I’ve always been madly in love with Dr. Seuss books. Their cadence is amazing, their rhyming stupendous. And, when I’m stuck in my writing, there’s nothing that will jiggle my creative writer like There’s a Wocket in My Pocket.
(I’m not kidding…it’s the bomb book when you’re stuck.)
Note: If you’re unfamiliar with “There’s a Wocket in My Pocket,” here’s a link to have it read aloud to you.
The thing about Dr. Seuss…he also makes me naughty.
After reading these books umpteen times to the Little Bean, I’ve started getting kinda spicy with the Hubster, just to liven up the reading. This involves everything from reading aloud with a certain emphasis (IYKWIM), eyebrow wiggling, and changing around the words to get a giggle.
I don’t think Dr. Seuss would mind.
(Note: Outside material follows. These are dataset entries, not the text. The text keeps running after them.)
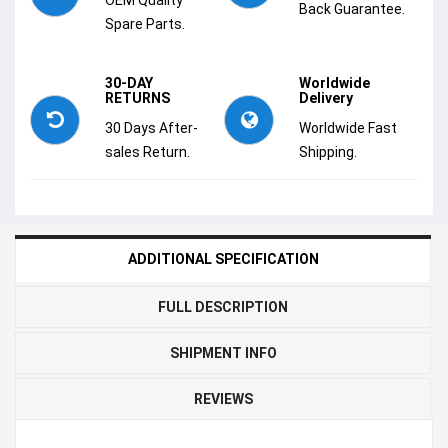
Back Guarantee.
Spare Parts.
30-DAY
Worldwide
RETURNS
Delivery
30 Days After-
Worldwide Fast
sales Return.
Shipping.
ADDITIONAL SPECIFICATION
FULL DESCRIPTION
SHIPMENT INFO
REVIEWS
He did illustrate The Pocket Book of Boners, after all.
There’s simply no way to avoid these “if you know what I mean” moments while you’re reading classics like…
Hop on Pop: Hop Pop. We like to hop. We like to hop on top of Pop. (Yep. Sure do.)
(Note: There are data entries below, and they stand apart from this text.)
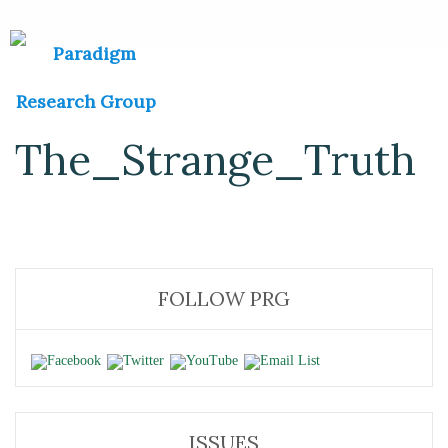
The_Strange_Truth
FOLLOW PRG
ISSUES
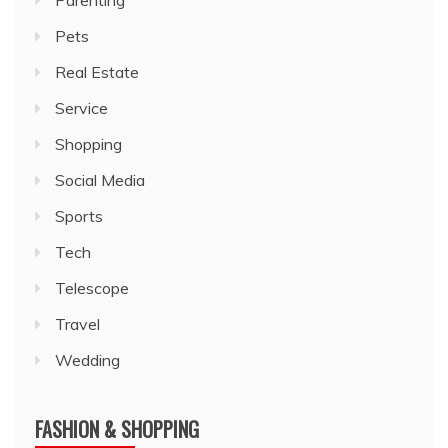
Parenting
Pets
Real Estate
Service
Shopping
Social Media
Sports
Tech
Telescope
Travel
Wedding
FASHION & SHOPPING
The Cat In The Hat: “I know some good games we could play,” said the CooCat. “I know some new tricks,” said the Cat to the Hat. “A lot of good tricks. I will show them to you. Your mother will not mind at all if I do.” (Nope. Mama won’t mind at all.)
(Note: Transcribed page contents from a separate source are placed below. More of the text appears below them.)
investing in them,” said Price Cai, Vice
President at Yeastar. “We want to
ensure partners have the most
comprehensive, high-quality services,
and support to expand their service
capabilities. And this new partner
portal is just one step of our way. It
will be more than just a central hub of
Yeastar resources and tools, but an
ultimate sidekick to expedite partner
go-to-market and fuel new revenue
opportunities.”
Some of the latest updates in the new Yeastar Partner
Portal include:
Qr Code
[Related facts you might not know:
#1 – In our house, we call the vajayjay a “CooCat” (“Coo” for short).
#2 – All sex toys are stored up on a shelf in a box discreetly labeled: “Meow.”]
Green Eggs and Ham: The eyebrow waggling happens ALL OVER this book.
“Say! In the dark? Here in the dark! Would you, could you, in the dark?
“Could you, would you, with a goat? I would not, could not with a goat! Would you, could you, on a boat? Or in a pool, upon a float?“
My hubby and I have made entire dates over my daughter’s oblivious head, although I’m sure this honeymoon period of innuendo is going to end soon. She’s starting to repeat EVERYTHING.
So, it’s your turn to give me some new ammo. What is your favorite children’s book for covert operations of the dating kind? (Just make it up if you don’t have kids, I’m positive you have nieces, nephews or godchildren.) What are your code words for those naughty words you don’t want to say in front of your kids? Enquiring minds LOVE to know these things here at More Cowbell!